The beer pours – carefully, because it is bottle conditioned and you don’t want a mouthful of sediment – an inky black. Not as thick as some stouts, but with a sheen that immediately puts you on notice. Several years ago, I tried an insanely strong ‘novelty’ beer at the Great British Beer Festival that had a similar texture and came with a similar forwarning – as you raise your glass to your mouth, the alcohol fumes hit you at chest level. Some strong beers – I’m thinking of you, Belgian brews – are oddly sweet and quaffable; a deadly trap that tricks you into forgetting that each glass is like three pints of the regular stuff. But Impy Hating Hippie leaves you in no doubt as to what to expect, with its whiskey-styled assault on the nostrils – not the smell of the drink, just the alcohol fumes rising to tickle the nostrils and eyeballs and tell you to strap yourself in.
The afore-mentioned beer festival experience was ghastly. A beer so strong that it essentially stopped being beer at all, yet also didn’t become anything else. Thankfully, the Weird Beard chaps have avoided such excesses. This beer hits hard and definitely has a brutal after kick, but it’s actually very agreeable. Mrs R, who has a nose and palate much more attuned to such things, suggested that it was reminiscent of Campari bitters in beer form – it still tastes like beer, but there’s something else going on too.

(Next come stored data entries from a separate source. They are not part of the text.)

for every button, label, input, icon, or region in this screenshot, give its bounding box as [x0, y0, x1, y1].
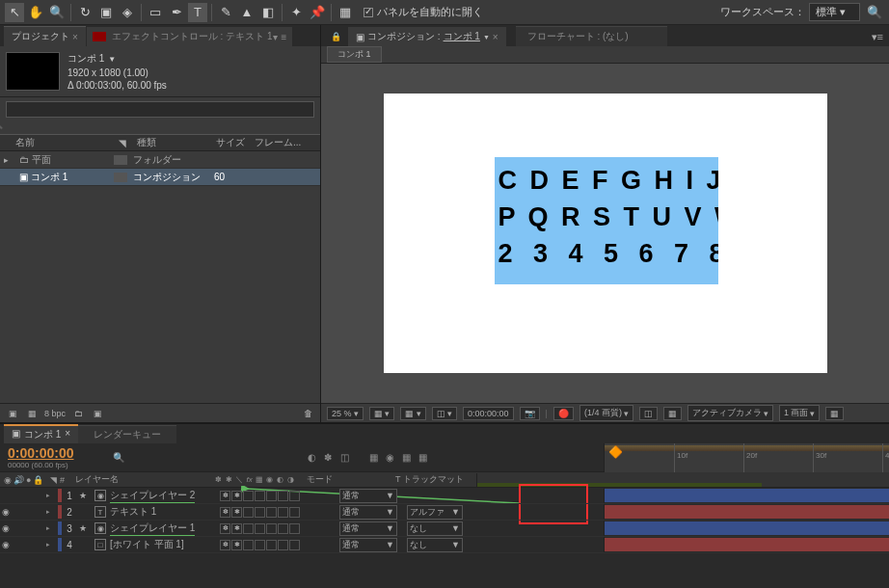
layer-duration-bar[interactable] — [605, 538, 889, 551]
blend-mode-dropdown[interactable]: 通常▼ — [339, 489, 397, 503]
region-icon[interactable]: ◫ — [639, 407, 658, 420]
switch[interactable] — [255, 507, 265, 518]
switch[interactable] — [278, 540, 288, 550]
layer-duration-bar[interactable] — [605, 489, 889, 502]
view-dropdown[interactable]: 1 画面 ▾ — [779, 405, 821, 421]
switch[interactable] — [255, 523, 265, 534]
layer-duration-bar[interactable] — [605, 521, 889, 535]
visibility-toggle[interactable]: ◉ — [0, 540, 12, 549]
switch[interactable]: ✱ — [231, 523, 242, 534]
layer-color[interactable] — [58, 521, 62, 535]
pen-tool[interactable]: ✒ — [167, 3, 186, 22]
collapse-toggle[interactable]: ✽ — [321, 451, 335, 465]
project-search[interactable] — [6, 101, 314, 118]
hand-tool[interactable]: ✋ — [26, 3, 45, 22]
switch[interactable]: ✱ — [231, 491, 242, 501]
switch[interactable] — [278, 523, 288, 534]
project-tab[interactable]: プロジェクト× — [4, 26, 86, 46]
camera-dropdown[interactable]: アクティブカメラ ▾ — [687, 405, 773, 421]
switch[interactable] — [266, 491, 277, 501]
switch[interactable] — [255, 540, 265, 550]
flowchart-tab[interactable]: フローチャート : (なし) — [516, 26, 667, 46]
auto-open-checkbox[interactable]: パネルを自動的に開く — [364, 5, 483, 19]
switch[interactable] — [255, 491, 265, 501]
selection-tool[interactable]: ↖ — [5, 3, 24, 22]
new-folder-icon[interactable]: 🗀 — [71, 407, 85, 420]
search-icon[interactable]: 🔍 — [865, 3, 884, 22]
brainstorm-icon[interactable]: ▦ — [416, 451, 429, 465]
composition-tab[interactable]: ▣ コンポジション : コンポ 1 ▼ × — [348, 27, 506, 46]
render-queue-tab[interactable]: レンダーキュー — [78, 425, 176, 443]
switch[interactable] — [266, 507, 277, 518]
trackmatte-dropdown[interactable]: なし▼ — [407, 538, 463, 552]
timeline-layer-row[interactable]: ◉ ▸ 3 ★ ◉ シェイプレイヤー 1 ✽ ✱ 通常▼ なし▼ — [0, 521, 889, 537]
visibility-toggle[interactable]: ◉ — [0, 523, 12, 533]
blur-toggle[interactable]: ◫ — [337, 451, 351, 465]
channel-icon[interactable]: 🔴 — [553, 407, 574, 420]
grid-icon[interactable]: ▦ ▾ — [400, 407, 426, 420]
visibility-toggle[interactable]: ◉ — [0, 507, 12, 517]
quality-dropdown[interactable]: (1/4 画質) ▾ — [579, 405, 633, 421]
switch[interactable]: ✽ — [220, 540, 230, 550]
composition-viewer[interactable]: C D E F G H I J K P Q R S T U V W 2 3 4 … — [321, 64, 889, 403]
interpret-icon[interactable]: ▣ — [6, 407, 19, 420]
switch[interactable] — [289, 540, 300, 550]
current-time[interactable]: 0:00:00:00 — [8, 445, 96, 461]
comp-thumbnail[interactable] — [6, 52, 60, 91]
motion-blur-toggle[interactable]: ◉ — [383, 451, 396, 465]
workspace-dropdown[interactable]: 標準 ▾ — [809, 3, 860, 21]
layer-color[interactable] — [58, 538, 62, 551]
shy-toggle[interactable]: ◐ — [305, 451, 318, 465]
switch[interactable]: ✽ — [220, 491, 230, 501]
transparency-icon[interactable]: ▦ — [663, 407, 682, 420]
switch[interactable] — [243, 523, 254, 534]
shape-tool[interactable]: ▭ — [146, 3, 165, 22]
switch[interactable] — [243, 507, 254, 518]
search-icon[interactable]: 🔍 — [112, 451, 125, 465]
switch[interactable] — [278, 491, 288, 501]
toggle-icon[interactable]: ▦ — [825, 407, 844, 420]
switch[interactable]: ✱ — [231, 540, 242, 550]
zoom-dropdown[interactable]: 25 % ▾ — [327, 407, 364, 420]
switch[interactable] — [243, 540, 254, 550]
switch[interactable]: ✽ — [220, 507, 230, 518]
effect-controls-tab[interactable]: エフェクトコントロール : テキスト 1 ▾ ≡ — [87, 27, 293, 46]
switch[interactable] — [278, 507, 288, 518]
depth-icon[interactable]: ▦ — [25, 407, 39, 420]
brush-tool[interactable]: ✎ — [216, 3, 235, 22]
switch[interactable]: ✱ — [231, 507, 242, 518]
switch[interactable]: ✽ — [220, 523, 230, 534]
trackmatte-dropdown[interactable]: なし▼ — [407, 521, 463, 536]
camera-tool[interactable]: ▣ — [96, 3, 116, 22]
playhead-icon[interactable]: 🔶 — [608, 445, 623, 459]
roto-tool[interactable]: ✦ — [286, 3, 306, 22]
project-row[interactable]: ▸ 🗀 平面 フォルダー — [0, 151, 320, 169]
panel-menu-icon[interactable]: ▾≡ — [866, 28, 889, 46]
text-tool[interactable]: T — [188, 3, 207, 22]
time-ruler[interactable]: 🔶 10f 20f 30f 40 — [605, 443, 889, 472]
trackmatte-dropdown[interactable]: アルファ▼ — [407, 505, 463, 520]
blend-mode-dropdown[interactable]: 通常▼ — [339, 505, 397, 520]
layer-color[interactable] — [58, 489, 62, 502]
lock-icon[interactable]: 🔒 — [326, 27, 345, 46]
layer-color[interactable] — [58, 505, 62, 519]
switch[interactable] — [289, 507, 300, 518]
resolution-icon[interactable]: ▦ ▾ — [369, 407, 395, 420]
layer-duration-bar[interactable] — [605, 505, 889, 519]
switch[interactable] — [243, 491, 254, 501]
snapshot-icon[interactable]: 📷 — [520, 407, 540, 420]
new-comp-icon[interactable]: ▣ — [91, 407, 104, 420]
pin-tool[interactable]: 📌 — [308, 3, 327, 22]
delete-icon[interactable]: 🗑 — [301, 407, 314, 420]
timeline-tab[interactable]: ▣ コンポ 1 × — [4, 424, 78, 443]
timeline-layer-row[interactable]: ◉ ▸ 2 T テキスト 1 ✽ ✱ 通常▼ アルファ▼ — [0, 504, 889, 521]
timeline-layer-row[interactable]: ▸ 1 ★ ◉ シェイプレイヤー 2 ✽ ✱ 通常▼ — [0, 488, 889, 504]
switch[interactable] — [266, 540, 277, 550]
eraser-tool[interactable]: ◧ — [258, 3, 278, 22]
mask-icon[interactable]: ◫ ▾ — [432, 407, 458, 420]
timecode-display[interactable]: 0:00:00:00 — [463, 407, 514, 420]
frame-blend-toggle[interactable]: ▦ — [366, 451, 380, 465]
switch[interactable] — [266, 523, 277, 534]
comp-sub-tab[interactable]: コンポ 1 — [327, 46, 382, 63]
blend-mode-dropdown[interactable]: 通常▼ — [339, 521, 397, 536]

This is a sipper, not a swigger – and I doubt that you’ll be making it your drink of choice for an evening session or on regular rotation. It seems to get stronger as it goes on – freed from the confines of the bottle (and do I need to tell you that you really don’t want to be drinking this from the bottle?) it sits in the glass and expands its horizons with a contempt for human decency that we can only admire. After one bottle, I found myself feeling both woozy and inspired, a feeling usually attributed to the finest absinthes. Luckily, we didn’t have a second one to crack open, for there lies madness. But we are not averse to trying it again. There’s a curious, eccentric magnificence here and we rather like that.